Don’t completely stop depositing to your retirement accounts when your kids are young and your expenses are high. After all, tax rules limit how much you can invest each year, and once the year is past, you can’t go back and make up the deposits. If your budget is too stretched to cover child-care costs without running up credit card debt, try downshifting your savings to the minimum needed to collect your employer match. Be careful not to let the money you save as your kids get older and less expensive to care for creep back into your spending instead of your retirement accounts. As day-care and other costs decrease, allocate that money into your retirement accounts.

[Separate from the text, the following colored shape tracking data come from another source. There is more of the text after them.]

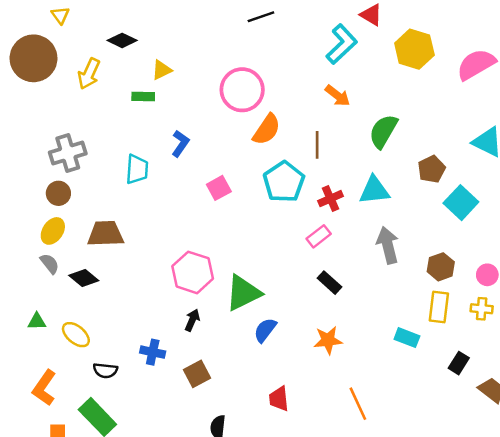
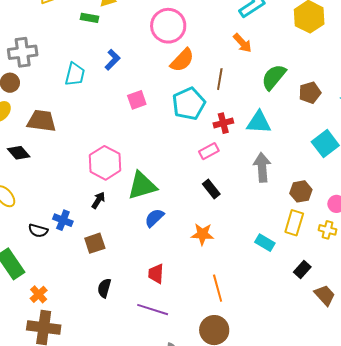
brown pentagon: (432, 169) -> (310, 93), moved
black semicircle: (105, 370) -> (38, 231), moved

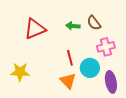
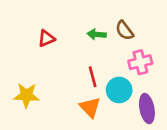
red triangle: (35, 29) -> (46, 38), size x0.6

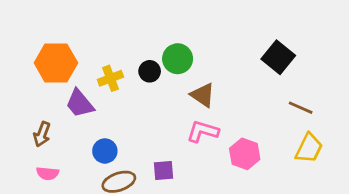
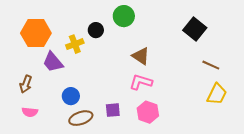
green circle: (178, 59) -> (124, 16), moved
black circle: (150, 71) -> (96, 30), moved
pink hexagon: (245, 154) -> (148, 112), moved

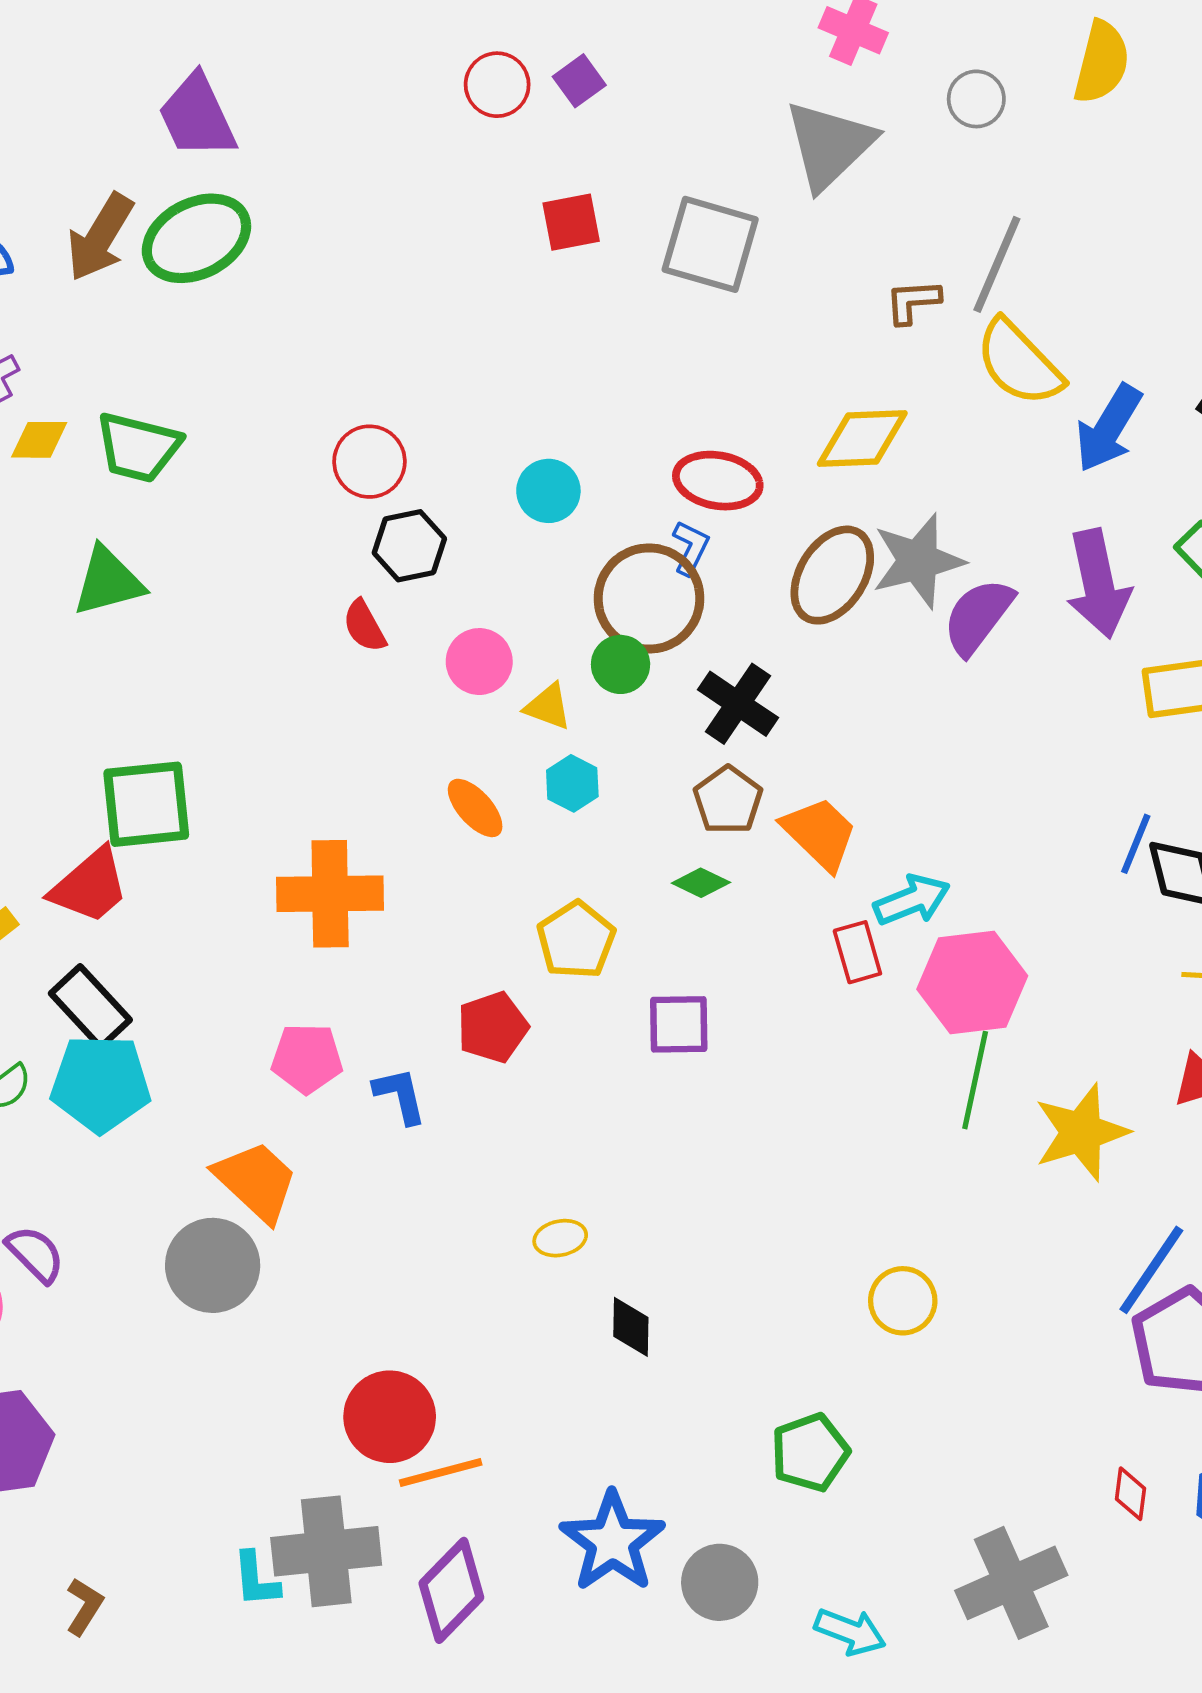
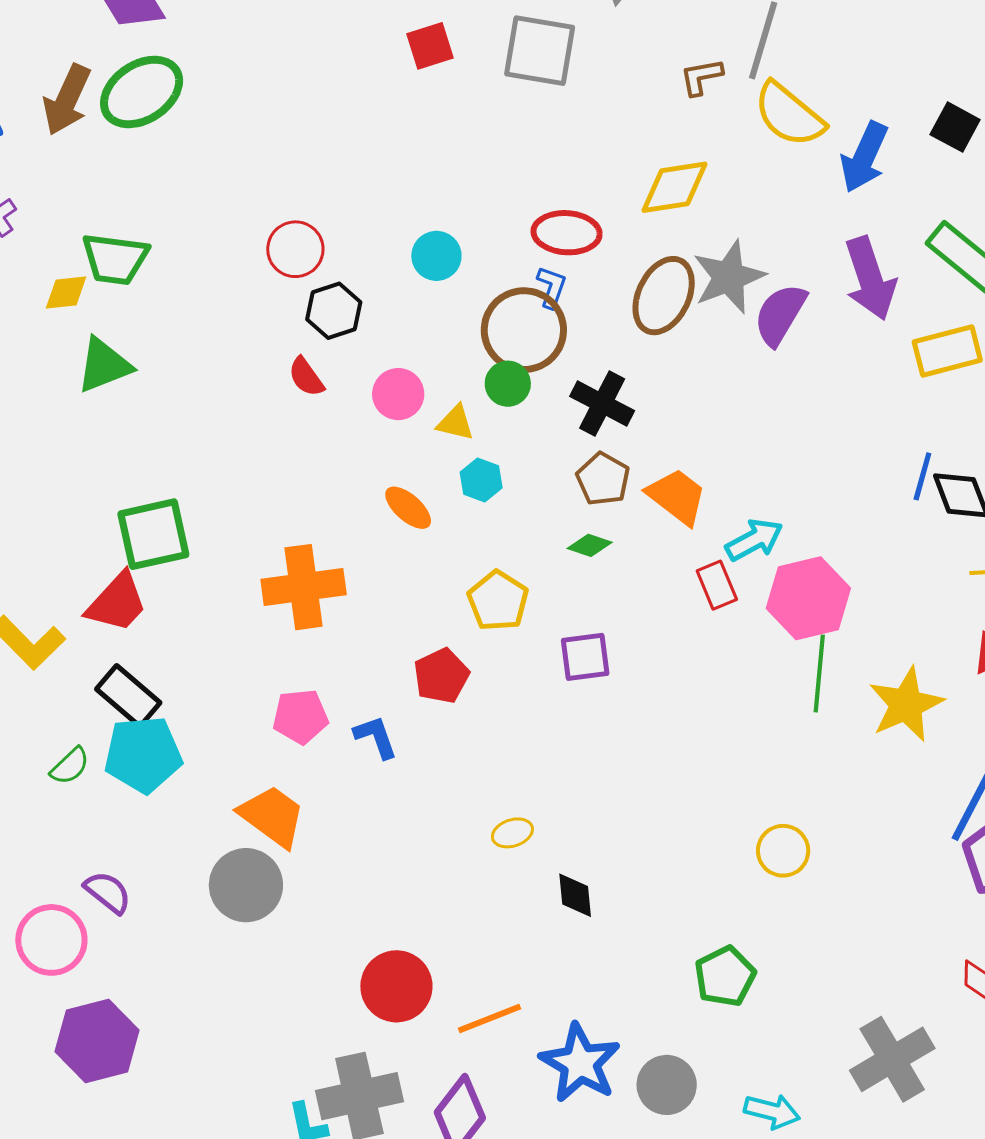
yellow diamond: (39, 440) -> (66, 293), moved
orange line: (441, 1472) -> (489, 1018), moved

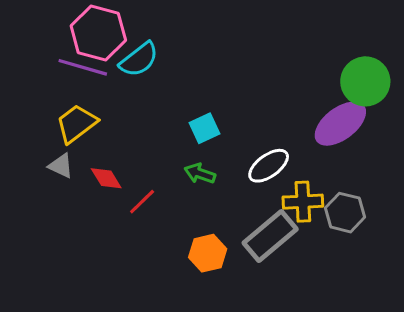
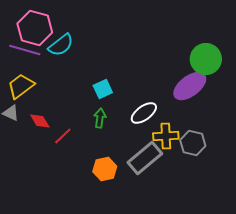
green arrow: (200, 174) -> (100, 118), turned 78

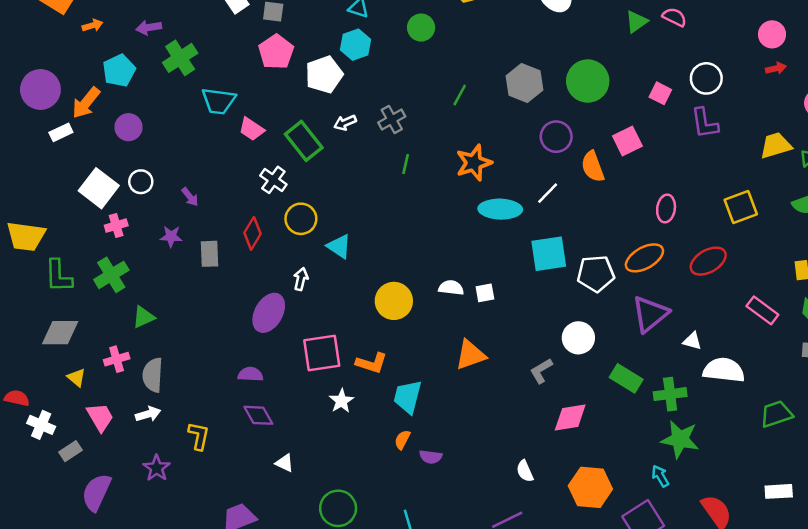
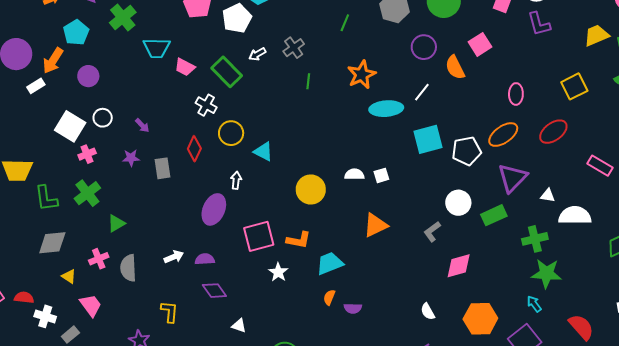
green rectangle: (626, 378) -> (494, 215), moved, turned -50
cyan trapezoid: (408, 397) -> (330, 263), turned 60
white arrow: (148, 414) -> (174, 257), moved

Don’t Let Your Mortgage Eat Up Your Retirement

You’ll be much less stressed about covering monthly expenses while also saving for retirement if you avoid spending more than 35 percent of your pay on your monthly home payments. If your rent or mortgage, real estate taxes, maintenance, and renovation set-asides account for more than one third of your gross salary, you’ll feel the pinch. If costs are higher than 35 percent now and moving isn’t an option, comb through your monthly expenses for places to save. Two of the best places to look for savings are the often surprisingly high costs of entertainment and dining out.

Enlist Your Family’s Help

It’s fun to buy gifts for children—so much fun that many families get carried away, and before they know it, their house is full of stuff, but their bank account is empty and their budget is crunched. Be candid with family and friends about gifts for you and your kids. It may seem awkward at first, but there’s no reason to hold on to a tradition of excessive buying that isn’t working. Most family members are anxious to help any way they can. If your extended family is spending money buying things you don’t really need and, meanwhile, you are suffering from high expenses that are keeping you from saving, then no one is getting ahead. Instead, open a college savings account for family members to contribute to, or suggest gift cards for groceries or other items that will help you clear space in your budget for savings.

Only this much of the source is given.